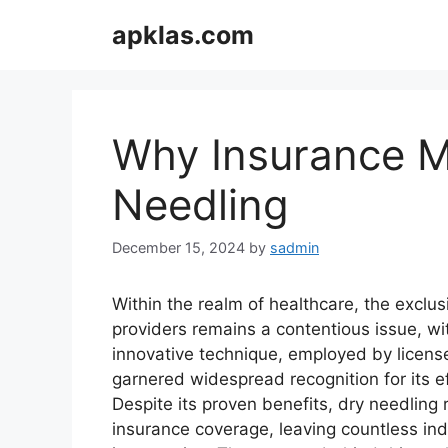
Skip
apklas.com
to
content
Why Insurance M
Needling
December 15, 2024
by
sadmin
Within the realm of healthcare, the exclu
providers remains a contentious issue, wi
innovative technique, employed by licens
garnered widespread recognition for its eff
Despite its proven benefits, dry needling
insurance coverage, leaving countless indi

...

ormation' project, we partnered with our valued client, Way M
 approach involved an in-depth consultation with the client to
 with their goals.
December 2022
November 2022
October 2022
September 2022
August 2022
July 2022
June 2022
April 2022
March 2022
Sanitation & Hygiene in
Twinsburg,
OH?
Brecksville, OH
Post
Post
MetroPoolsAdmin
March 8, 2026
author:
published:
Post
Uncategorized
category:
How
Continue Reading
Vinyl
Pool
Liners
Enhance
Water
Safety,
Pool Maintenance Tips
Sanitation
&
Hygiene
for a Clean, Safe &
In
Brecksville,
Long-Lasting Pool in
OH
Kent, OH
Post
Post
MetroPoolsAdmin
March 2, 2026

==

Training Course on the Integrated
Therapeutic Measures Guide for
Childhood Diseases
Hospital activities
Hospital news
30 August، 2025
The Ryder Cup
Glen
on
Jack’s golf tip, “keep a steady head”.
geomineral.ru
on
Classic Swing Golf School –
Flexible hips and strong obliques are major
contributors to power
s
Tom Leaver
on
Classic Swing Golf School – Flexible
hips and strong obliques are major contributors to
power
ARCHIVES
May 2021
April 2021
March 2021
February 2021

■ Task goal
Lines to set down from above: the line with "Hospital news", the line with "February 2021", and every line between, each exactly as written.

■ Task answer
Hospital news
30 August، 2025
The Ryder Cup
Glen
on
Jack’s golf tip, “keep a steady head”.
geomineral.ru
on
Classic Swing Golf School –
Flexible hips and strong obliques are major
contributors to power
s
Tom Leaver
on
Classic Swing Golf School – Flexible
hips and strong obliques are major contributors to
power
ARCHIVES
May 2021
April 2021
March 2021
February 2021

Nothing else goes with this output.